Monday, May 18, 2009
Why?
I'm just a simple teenage girl. With to big of a heart. and It just so happens to be Non-Existent at the moment. Everytime I get close to someone they seem to shatter it or just take off with a part of it. This has been happening to me since I came around. And Now That I'm almost 16 years of age. I'm finally getting tired of it. And I'm making a stand for what I believe to be right. And I'm finally learning to trust people. Little by little. But the people I begin to trust. Ruin it. And hurt me. And they throw down all of my ideas Or just say things about what I think or something. To critizsize me. And I'm getting so tired of it. I have issues. Everyone does. Theres not a single person in this Universe that doesn't have issues. And if there is. HA! I want to see this person with my own 2 eyes. Then I'll believe this to be true.I have my own mind and I think my own way. I am an individual. And I like things in certian ways. Yet people seem to find this wrong.

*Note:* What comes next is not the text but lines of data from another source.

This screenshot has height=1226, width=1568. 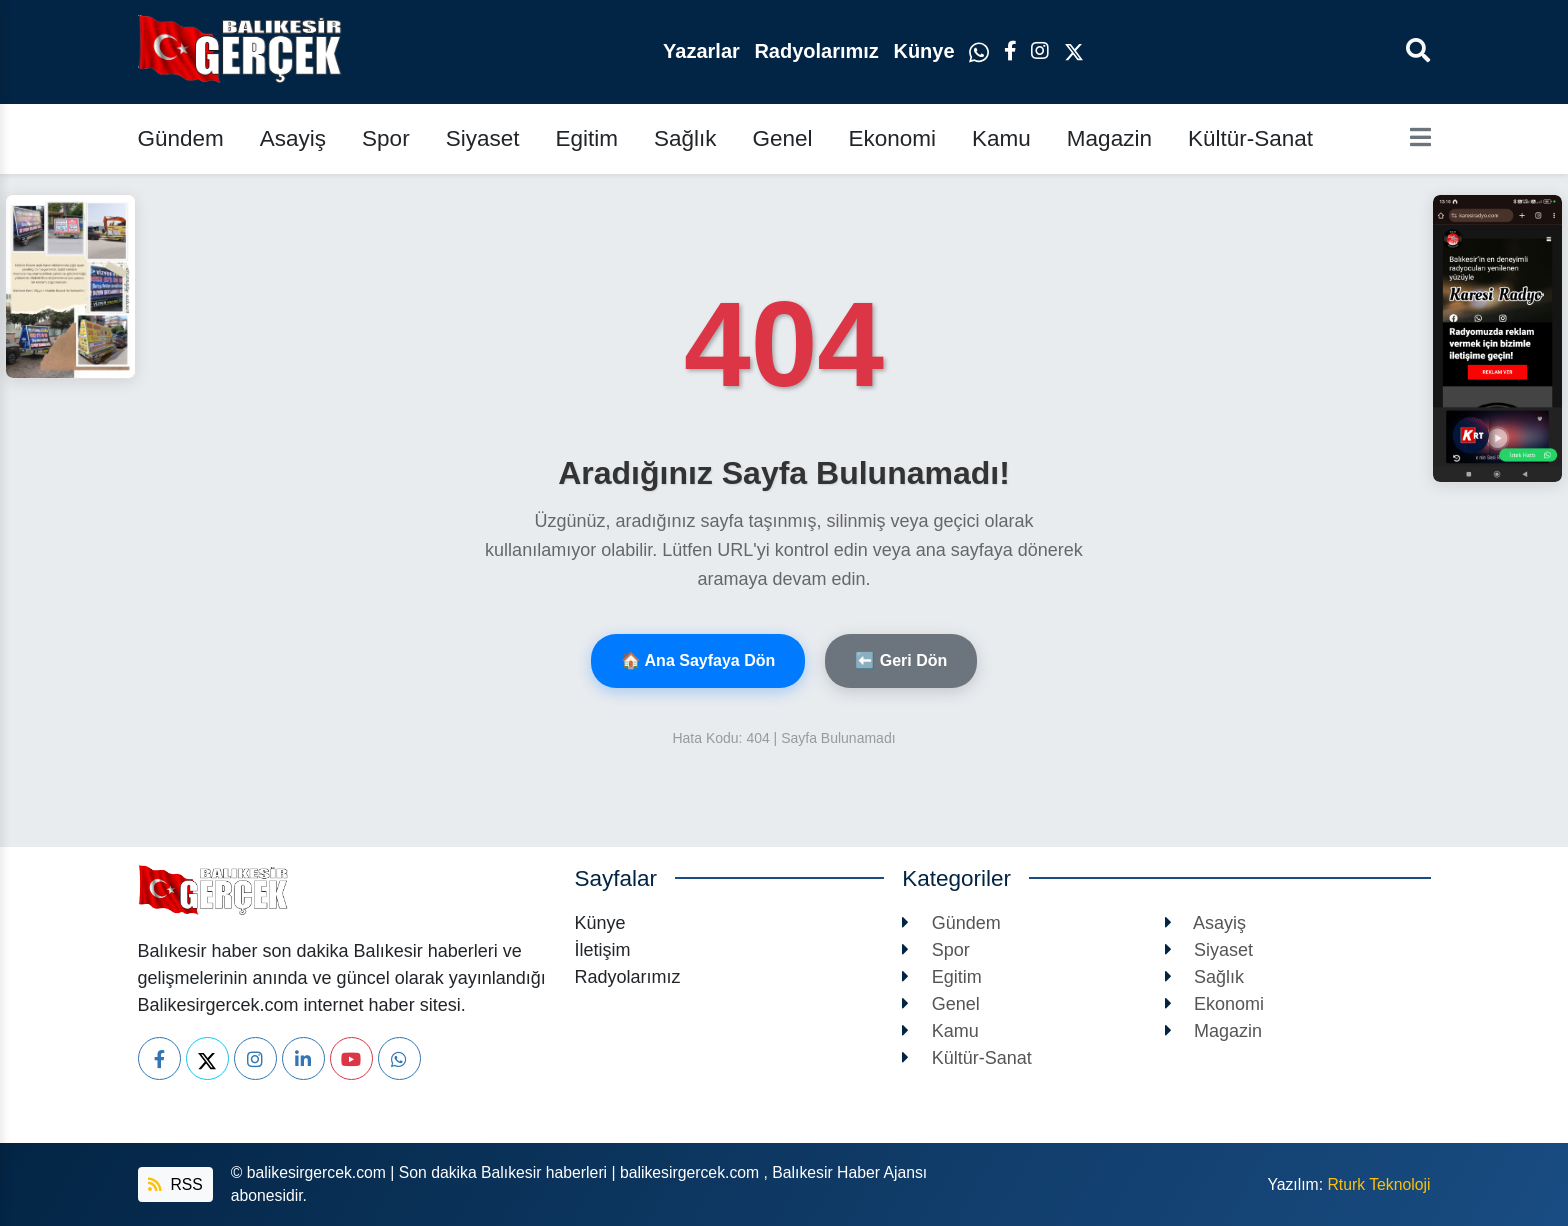 I want to click on 🏠 Ana Sayfaya Dön, so click(x=698, y=660).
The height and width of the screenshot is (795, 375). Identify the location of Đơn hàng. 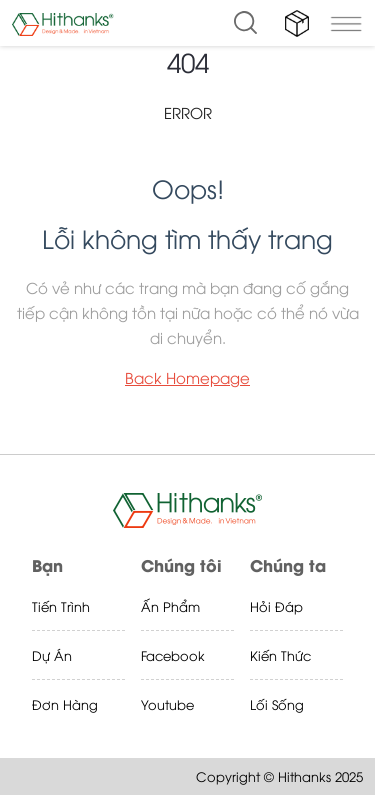 (65, 704).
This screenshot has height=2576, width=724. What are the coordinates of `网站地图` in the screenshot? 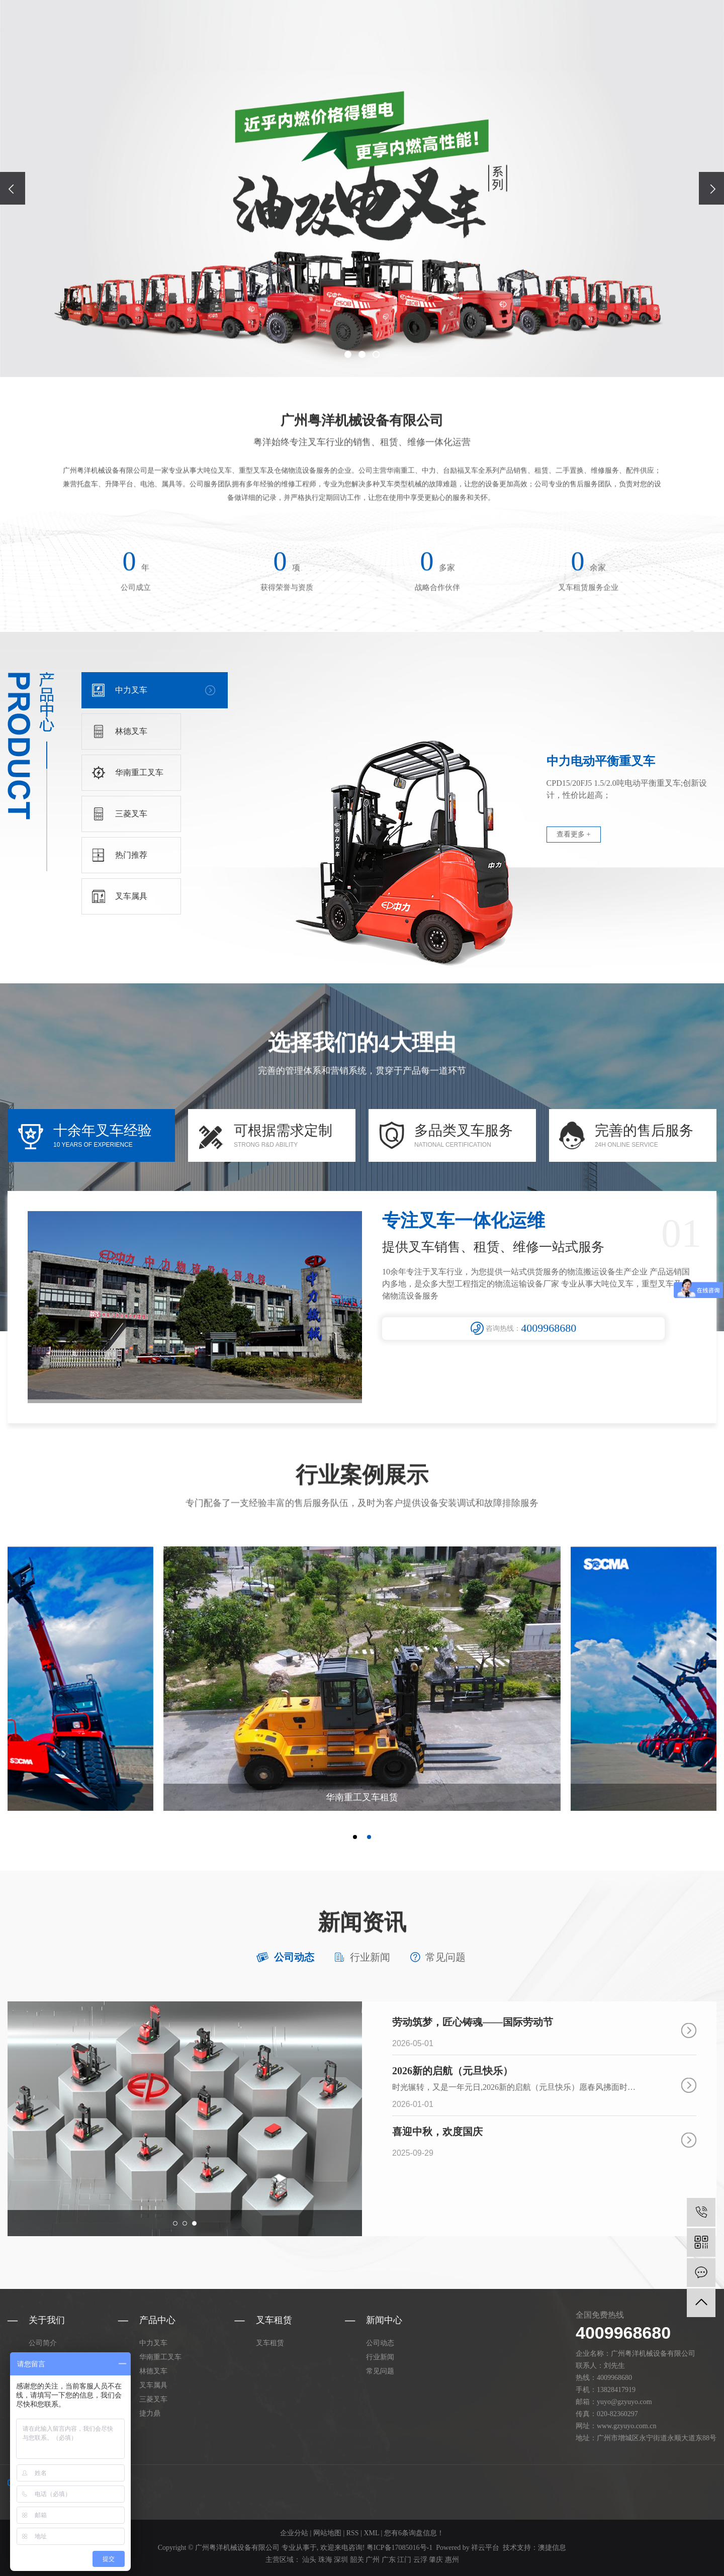 It's located at (327, 2533).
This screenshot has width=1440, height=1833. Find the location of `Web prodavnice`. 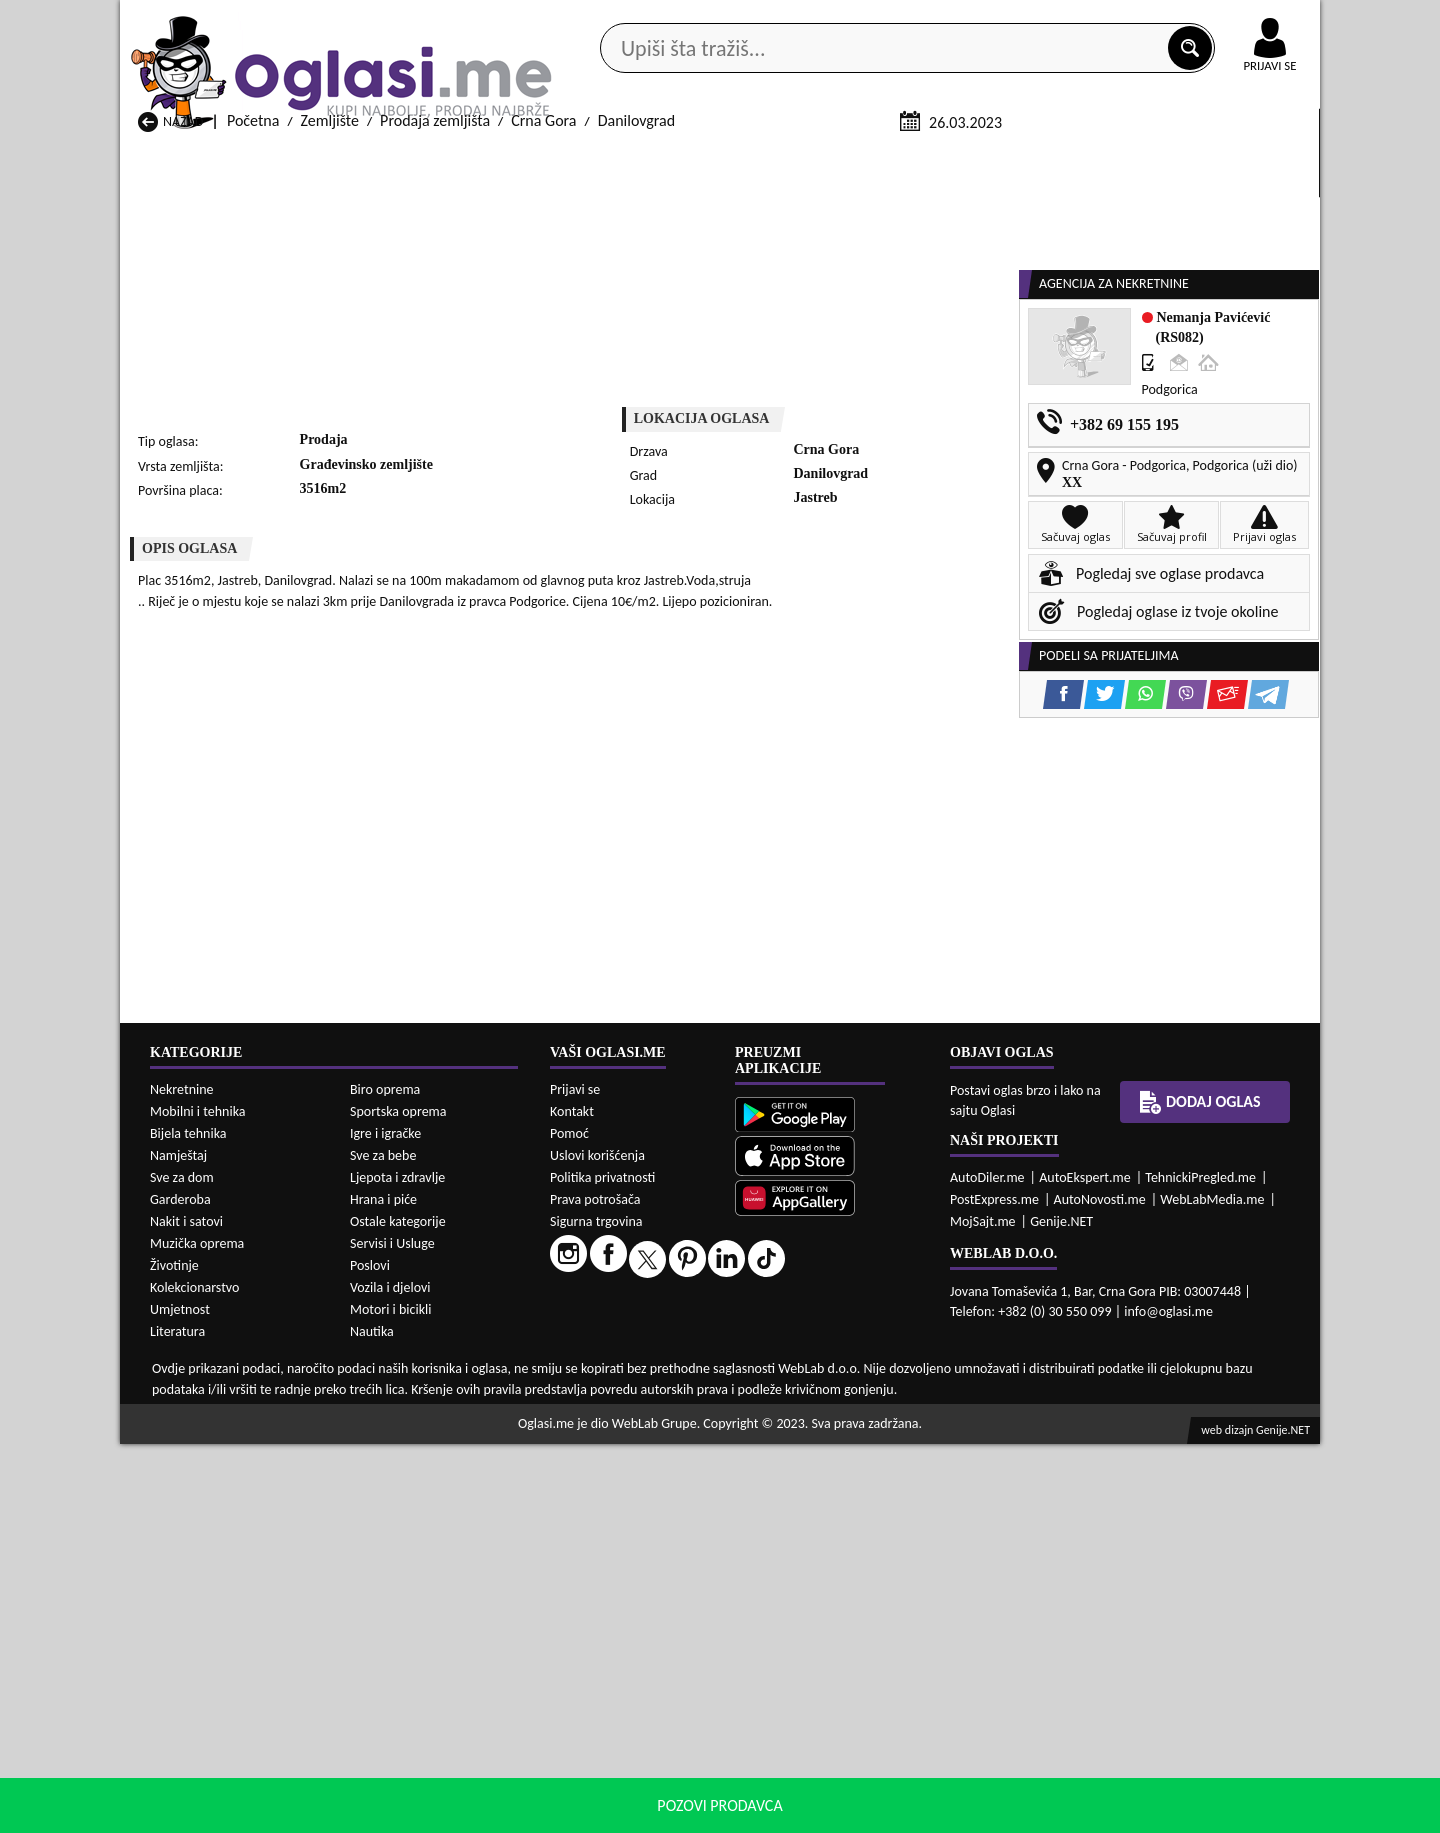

I'm tired of being called a:Faggot, Whore, B*tch, Lesbian, And Etc...; I have low selfesteem. And hardly show how I feel. It seems that when I do this. People are more comfortable. Because they don't gotta think about the "Emo" kid...first off. I am NOT Emo. There isn't really a thing called Emo. Its a music label for certian kinds of music. Secondly. I'm Human, And Holding in emotions, Leads people to doing stupid things. And I don't wanna end up doing something that I'd end up regreting. So what should I do? Hold things in because you want me too and end up doing something stupid. Or should I just let it out so that I'm at least a little better and a little happier? Whats so wrong with the First one..Hmm...Lets see...People that do this...Sometimes commit suicide. Umm yea. I'll go with the second one. please. Peace out. I got school work.